“The will to win means nothing without the will to prepare”Boston Marathon champion Juma Ikangaa
2023 is undoubtedly a challenging year to forecast from an economic perspective as the tempest of inflation, stock market volatility, foreign exchange challenges, hiring freezes, supply chain delays, and geopolitical conflicts are creating pressure for companies of all sizes and industries. As companies seek to make sense of a complex world and forecast performance, it is important to take full advantage of planning and forecasting capabilities to provide guidance. Of course, it is important to provide visibility and report to business stakeholders. But beyond the basics, what should you be thinking about as we prepare for a bumpy ride? Here are five key recommendations Amalgam Insights is providing for the business community.
- Build a planning process that can be changed on a monthly basis. Even if your organization does not need to plan on a continuous basis, there will be at least one or two unexpected planning events that happen this year that will require widespread reconsiderations of the “annual plan.” The “annual planning cycle” concept is dead at companies after the past three years of working through COVID, supply chain issues, and workforce shortages. This means that planning often has to be updated with new and unexpected data to support a wide variety of scenarios. Locking the plan to a specific structure, schedule, or level of data consolidation is increasingly challenging for companies seeking better guidance throughout the year. If you are not building out a variety of scenarios and tweaking changes throughout the year based on business issues and changes, your business is working at a disadvantage to more nimble and agile organizations.

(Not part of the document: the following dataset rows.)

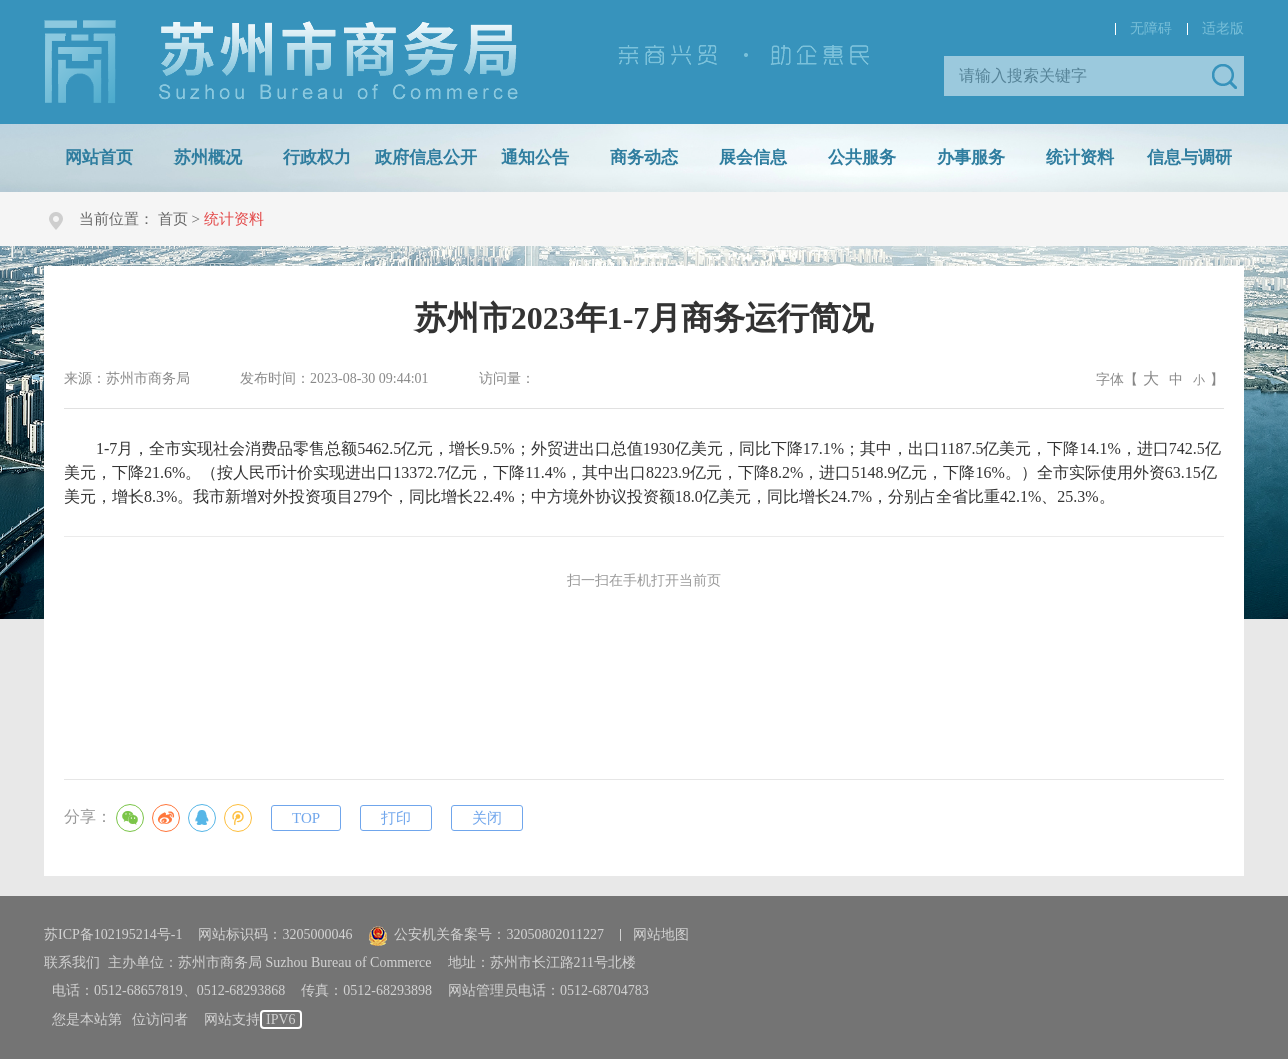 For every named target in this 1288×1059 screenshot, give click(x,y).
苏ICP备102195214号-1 (113, 934)
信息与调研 (1189, 157)
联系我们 (72, 962)
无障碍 (1151, 28)
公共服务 (862, 157)
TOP (306, 818)
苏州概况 (208, 157)
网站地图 (661, 934)
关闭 (487, 818)
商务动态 (644, 157)
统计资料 (1080, 157)
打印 (396, 818)
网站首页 (99, 157)
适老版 (1223, 28)
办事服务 (971, 157)
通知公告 (535, 157)
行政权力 (317, 157)
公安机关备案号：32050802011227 (485, 934)
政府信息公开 (426, 157)
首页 (173, 219)
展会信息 (753, 157) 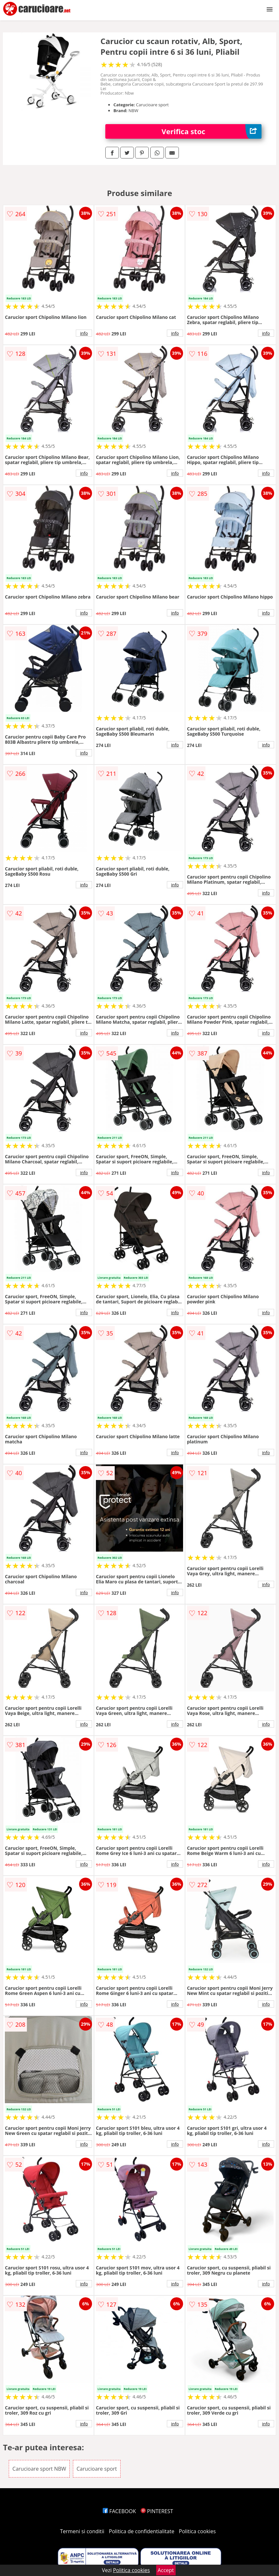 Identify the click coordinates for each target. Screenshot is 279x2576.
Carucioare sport (96, 2468)
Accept (166, 2570)
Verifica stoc (211, 131)
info (84, 333)
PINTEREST (157, 2511)
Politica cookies (197, 2531)
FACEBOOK (119, 2511)
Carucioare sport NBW (39, 2468)
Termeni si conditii (82, 2531)
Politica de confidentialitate (141, 2531)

2. Identify planning anomalies quickly. As businesses review their plans, they will find that they are off-plan more quickly than they have historically been. One example of this is in cloud computing, a spend area that is expected to grow 18-22% in 2023, far above general IT spend or the expected rate of inflation in 2023. Other commodities such as complex manufactured goods and food stocks may fall into this category as well based on production delays, logistical shortages, & new novel diseases interrupt supply chains. The ability to quickly identify spend anomalies that exceed budgetary expectations allows companies to affect spend, procurement, and technologies strategies that may further optimize these environments. By identifying these anomalies quickly, finance can work with procurement both to figure out opportunities to reduce spend and to find alternative providers that can either reduce cost or ensure business continuity to meet consumer demand.
3. Interest rates and the cost of money may incentivize longer sourcing contracts to lock in costs. This lesson comes from the sports world, where baseball players are getting long contracts this year. Why? Because the cost of money is increasing and baseball teams can’t play games without players, leading teams to seek the opportunity to lock in costs. Of course, to do this, companies must budget for the potential upfront costs associated with taking on new contracts. This is a story of Haves and Have-nots where the haves now possess an opportunity to lock in costs for the next few years and take advantage of the value of money over the next couple of years while the Have Nots struggling to visualize their spend may be locked in short-term contracts that will cost more over time. However, this ability to make decisions based on the current cost of money is dependent on the ability to forecast the potential ramifications of locking in cost, especially when those costs represent the variable cost of goods to meet the demand for consumer purchases and services.
4. Cross-departmental business planning requires a data strategy that allows organizations to bring in multiple data sources. Finance must start learning about the value of a data pipeline and potentially a data lake for bringing data into a planning environment, processing and formatting the data properly, and maintaining a consistent store of data that includes all relevant information for modern business planning use cases. In the past, it may have been enough for finance to know that there was a database to support financial and payment information and then an OLAP cube to provide high-performance analytics for business planning. But in today’s planning world where finance is increasingly asked to be a strategic hub based on its view of the entire business, planning data now potentially includes everything from weather trends to government-provided data to online sentiment and even social media. These new data sources and formats require finance to both store and interact with data in ways that exceed the challenges of simply having massive row-based tables of business data.
5. Look for arbitrage opportunities across currencies, geographies, and even internal departments. The valuation of mission-critical skills and resources can be valued very differently across different areas. 2023 is an environment where corporate equity and stock values are lower, the US dollar is strong against the majority of global currencies, and skills and commodities can be hard to find. These are both challenges and opportunities, as they allow FP&A professionals to dig into forecasted costs and see if there are opportunities to go abroad or to look internally for skills, goods, and resources that may be less expensive than the typical markets businesses participate in. Finance can work with sourcing, human resources, information technology, and other departments to proactively identify specific areas where the business may have an opportunity to improve.
As we plan for 2023, it is time to prepare sagaciously so that we are ready to execute when challenges and opportunities emerge. By planning now for a wide variety of potential situations, businesses can make better decisions in critical moments that can define careers and the future of the entire organization.